Resist the sirens.
World-famous works of art hold a unique, timeless message. Homer’s Epic of Odysseus is one such work. The ancient hero seeks his way to Ithaca, where his beloved wife Penelope awaits him. Along the way, he is to pass by an island where beautiful and seductive sirens live. They lure sailors with their singing, who reach dangerous places, are shipwrecked, and perish. Ulysses wants to hear them but doesn’t want to be wrecked. He puts wax on the sailors’ ears, so they can’t listen to them, and he chains himself to the mast of the ship. So, he resists the seduction and saves himself.
It’s a genuinely timeless message. It expresses every man’s situation. He would enjoy as much beauty and happiness as possible, but he would not like to be shipwrecked! But humanity has failed and is failing. Man has fallen for the sirens (seductions). Therefore, the prophet Ezekiel already says in the name of God, “I will take care of my sheep and deliver them from wherever they have scattered to in cloudy and misty times. St. Paul also describes how God gave us: Christ died at the appointed time for the wicked while we were helpless.
So, Jesus became the Good Shepherd for us and rejoiced in man’s salvation: there will be more joy in heaven over one sinner who repents than ninety-nine righteous who need no repentance. Man desires happiness (pleasurable experiences). The question is whether what he chooses is true happiness. An alcoholic – does he choose happiness? He does believe that it will bring him joy.
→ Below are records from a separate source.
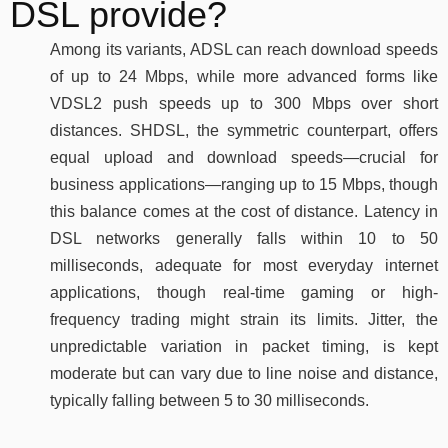
DSL provide?
Among its variants, ADSL can reach download speeds
of up to 24 Mbps, while more advanced forms like
VDSL2 push speeds up to 300 Mbps over short
distances. SHDSL, the symmetric counterpart, offers
equal upload and download speeds—crucial for
business applications—ranging up to 15 Mbps, though
this balance comes at the cost of distance. Latency in
DSL networks generally falls within 10 to 50
milliseconds, adequate for most everyday internet
applications, though real-time gaming or high-
frequency trading might strain its limits. Jitter, the
unpredictable variation in packet timing, is kept
moderate but can vary due to line noise and distance,
typically falling between 5 to 30 milliseconds.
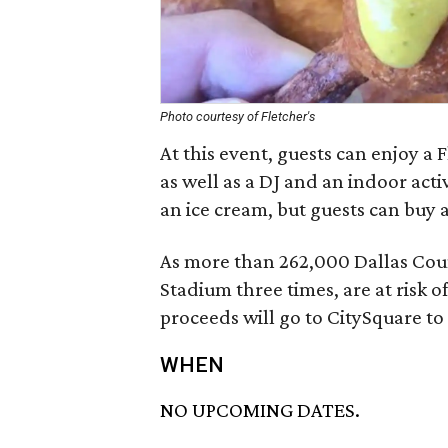
Photo courtesy of Fletcher's
At this event, guests can enjoy a
as well as a DJ and an indoor acti
an ice cream, but guests can buy 
As more than 262,000 Dallas Coun
Stadium three times, are at risk o
proceeds will go to CitySquare t
WHEN
NO UPCOMING DATES.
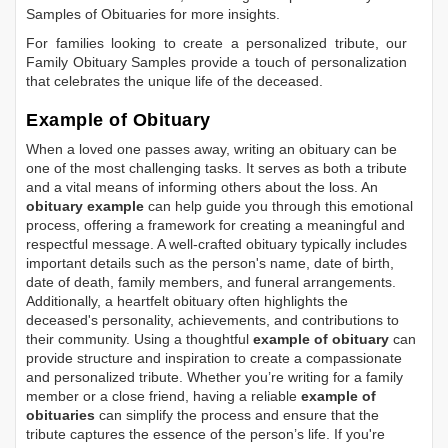
Samples of Obituaries
for more insights.
For families looking to create a personalized tribute, our
Family Obituary Samples
provide a touch of personalization
that celebrates the unique life of the deceased.
Example of Obituary
When a loved one passes away, writing an obituary can be
one of the most challenging tasks. It serves as both a tribute
and a vital means of informing others about the loss. An
obituary example
can help guide you through this emotional
process, offering a framework for creating a meaningful and
respectful message. A well-crafted obituary typically includes
important details such as the person's name, date of birth,
date of death, family members, and funeral arrangements.
Additionally, a heartfelt obituary often highlights the
deceased's personality, achievements, and contributions to
their community. Using a thoughtful
example of obituary
can
provide structure and inspiration to create a compassionate
and personalized tribute. Whether you’re writing for a family
member or a close friend, having a reliable
example of
obituaries
can simplify the process and ensure that the
tribute captures the essence of the person’s life. If you're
I knew intelligent ladies in one parish who were a terror to business people. The salespeople are on the highest alert when they come into the shop. They steal. They are delighted when they get something illegally. Shame, shame, shame… They’re not deterred by the fact that they sometimes get taken away by the police. We see it with young people, too – how they get carried away by the passions of sensuality and spoil their lives. And now we see it in the elderly too, who should be wise enough by now. They break their lives in open relationships, grow old and then feel empty and alone. The common denominator of their unhappiness – they get swept away by the sirens. To resist, one must chain oneself to something more substantial, like Odysseus to the mast. Man chooses by attraction. If the sirens had been more attractive to Ulysses, he would not have returned to Penelope. Man chooses more beautiful things. An offer from God – the heart of Jesus. What is the attraction? In the interest of love. Man sadly often does not perceive it.
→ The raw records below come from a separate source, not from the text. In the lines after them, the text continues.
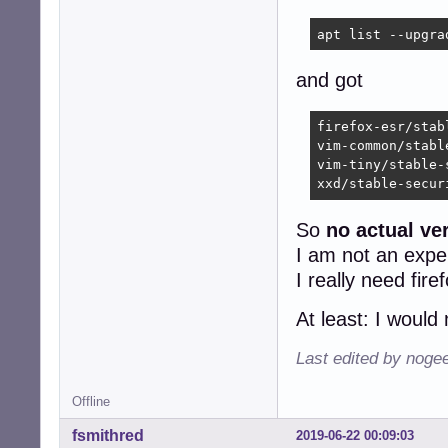
apt list --upgra
and got
firefox-esr/stab
vim-common/stabl
vim-tiny/stable-
xxd/stable-secur
So
no actual ver
I am not an exper
I really need fire
At least: I woul
Last edited by noge
Offline
fsmithred
2019-06-22 00:09:03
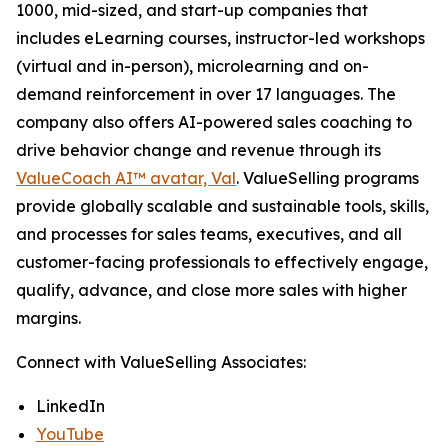
1000, mid-sized, and start-up companies that
includes eLearning courses, instructor-led workshops
(virtual and in-person), microlearning and on-
demand reinforcement in over 17 languages. The
company also offers AI-powered sales coaching to
drive behavior change and revenue through its
ValueCoach AI™ avatar, Val
. ValueSelling programs
provide globally scalable and sustainable tools, skills,
and processes for sales teams, executives, and all
customer-facing professionals to effectively engage,
qualify, advance, and close more sales with higher
margins.
Connect with ValueSelling Associates:
LinkedIn
YouTube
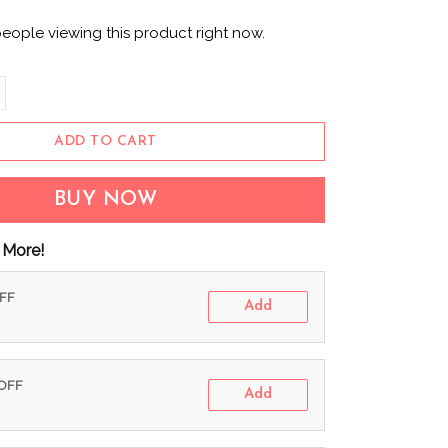
people viewing this product right now.
ADD TO CART
BUY NOW
 More!
OFF
Add
 OFF
Add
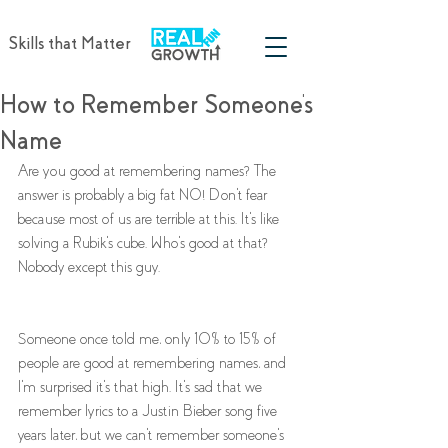
Skills that Matter
How to Remember Someone's
Name
Are you good at remembering names? The 
answer is probably a big fat NO! Don't fear 
because most of us are terrible at this. It's like 
solving a Rubik's cube. Who's good at that? 
Nobody except this guy. 
Someone once told me, only 10% to 15% of 
people are good at remembering names, and 
I'm surprised it's that high. It's sad that we 
remember lyrics to a Justin Bieber song five 
years later, but we can't remember someone's 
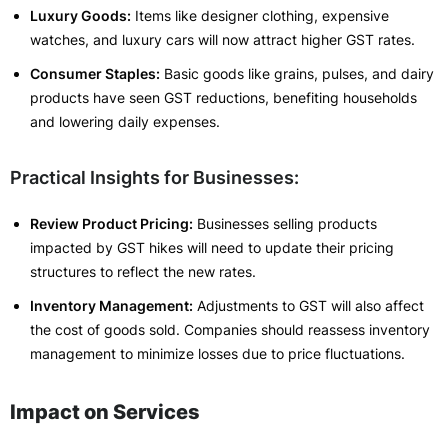
Luxury Goods:
Items like designer clothing, expensive
watches, and luxury cars will now attract higher GST rates.
Consumer Staples:
Basic goods like grains, pulses, and dairy
products have seen GST reductions, benefiting households
and lowering daily expenses.
Practical Insights for Businesses:
Review Product Pricing:
Businesses selling products
impacted by GST hikes will need to update their pricing
structures to reflect the new rates.
Inventory Management:
Adjustments to GST will also affect
the cost of goods sold. Companies should reassess inventory
management to minimize losses due to price fluctuations.
Impact on Services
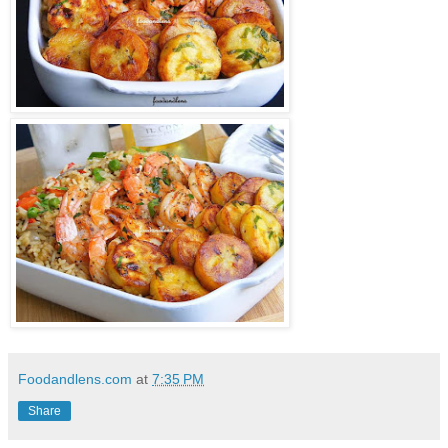
Foodandlens.com
at
7:35 PM
Share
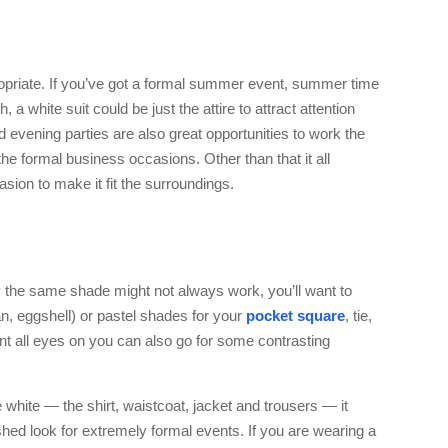
opriate. If you’ve got a formal summer event, summer time
 a white suit could be just the attire to attract attention
d evening parties are also great opportunities to work the
 the formal business occasions. Other than that it all
sion to make it fit the surroundings.
y the same shade might not always work, you’ll want to
tan, eggshell) or pastel shades for your
pocket square
, tie,
nt all eyes on you can also go for some contrasting
 be white — the shirt, waistcoat, jacket and trousers — it
hed look for extremely formal events. If you are wearing a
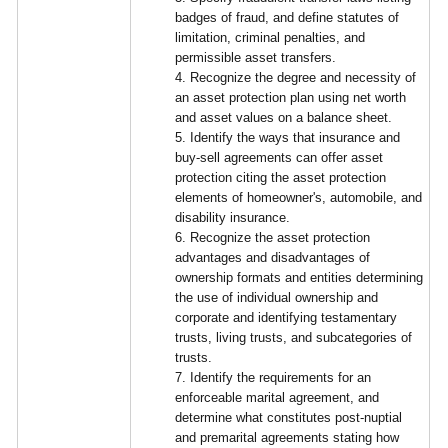
badges of fraud, and define statutes of
limitation, criminal penalties, and
permissible asset transfers.
4. Recognize the degree and necessity of
an asset protection plan using net worth
and asset values on a balance sheet.
5. Identify the ways that insurance and
buy-sell agreements can offer asset
protection citing the asset protection
elements of homeowner's, automobile, and
disability insurance.
6. Recognize the asset protection
advantages and disadvantages of
ownership formats and entities determining
the use of individual ownership and
corporate and identifying testamentary
trusts, living trusts, and subcategories of
trusts.
7. Identify the requirements for an
enforceable marital agreement, and
determine what constitutes post-nuptial
and premarital agreements stating how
Man cannot choose by attraction. Chinese folk wisdom says: Only a dead fish swims downstream. Fish – like other animals, go upstream driven by instinct and instinct, which they have received through nature from the Creator. Man has a reason and will, and these forces must carry him through the attraction of the sirens. Man, through reason and will, is supposed to be able to resist the forces that pull him downstream. These things are indeed from God, but man is not to remain with them and forget the Giver, the Creator. For the gift does not see the Giver. Lust is thus greater than man’s reason and will. Man wants both to hear the sirens and to return. He does not resist, and so he goes to perdition. The greatness of God is that He seeks man.
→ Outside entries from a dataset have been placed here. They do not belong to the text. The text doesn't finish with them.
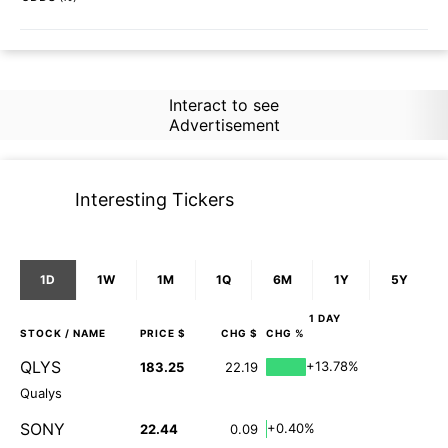
Interact to see
Advertisement
Interesting Tickers
1D
1W
1M
1Q
6M
1Y
5Y
1 DAY
STOCK
/ NAME
PRICE $
CHG $
CHG %
QLYS
+13.78%
183.25
22.19
Qualys
SONY
+0.40%
22.44
0.09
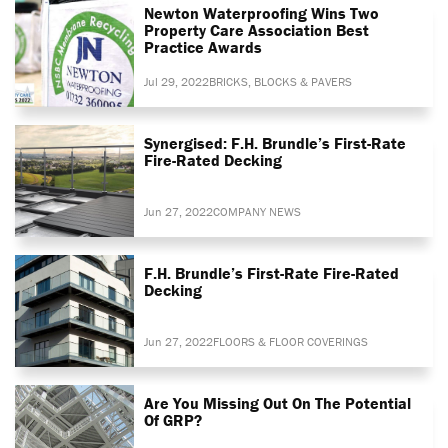
Newton Waterproofing Wins Two
Property Care Association Best
Practice Awards
Jul 29, 2022
BRICKS, BLOCKS & PAVERS
Synergised: F.H. Brundle’s First-Rate
Fire-Rated Decking
Jun 27, 2022
COMPANY NEWS
F.H. Brundle’s First-Rate Fire-Rated
Decking
Jun 27, 2022
FLOORS & FLOOR COVERINGS
Are You Missing Out On The Potential
Of GRP?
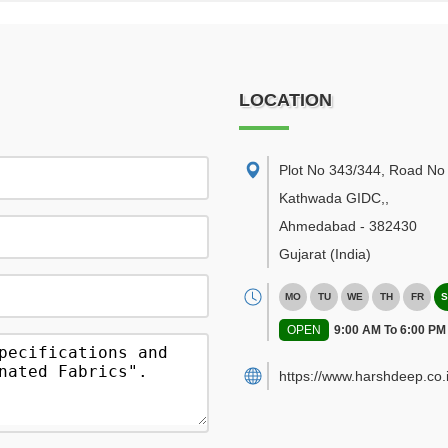
LOCATION
Plot No 343/344, Road No 
Kathwada GIDC,
,
Ahmedabad
-
382430
Gujarat
(India)
MO
TU
WE
TH
FR
S
OPEN
9:00 AM To 6:00 PM
https://www.harshdeep.co.i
Let us not forget that there is the attraction of God’s love, His Heart! In the prayer for the Year of Mercy, your gaze of love freed Zacchaeus and Matthew from the bondage of money; the adulteress and Magdalene from seeking happiness only in creation; moved Peter to tears after his betrayal, and secured paradise for the repentant thief. Twenty years ago, when I was in Bratislava, we had Sunday evening Masses for the youth. They were the most popular because there were youth choirs and dialogical sermons. When asked why he believed and liked God most, one student replied: What fascinates me about God is his mercy. At the time, none of us knew there would be a Pope Francis and a Year of Mercy.
As you can see, there is nothing new under the sun. The Solemnity of the Sacred Heart shows us that God has been presenting Himself to us for centuries as the Merciful Father. And today’s readings show that it is not centuries, but millennia! Like Ulysses, every age has a choice before it. When Judah, having conquered the Promised Land, said to his people: I offer you life or death, good or evil. Choose the Lord, that you may live long.
In the famous book Salvation History, we read an excerpt from the Diary of a Priest: In the evening, truck park in front of the rectory. The driver rings the bell and asks if there is a Mass. When the priest tells him it is already morning, he timidly asks if he could receive Holy Communion. Seeing how genuinely manly he was in receiving the Lord and giving him the blessing, I realized that he should have given me the gift – the priest said. This driver understood what he had to attach himself to in order not to fail.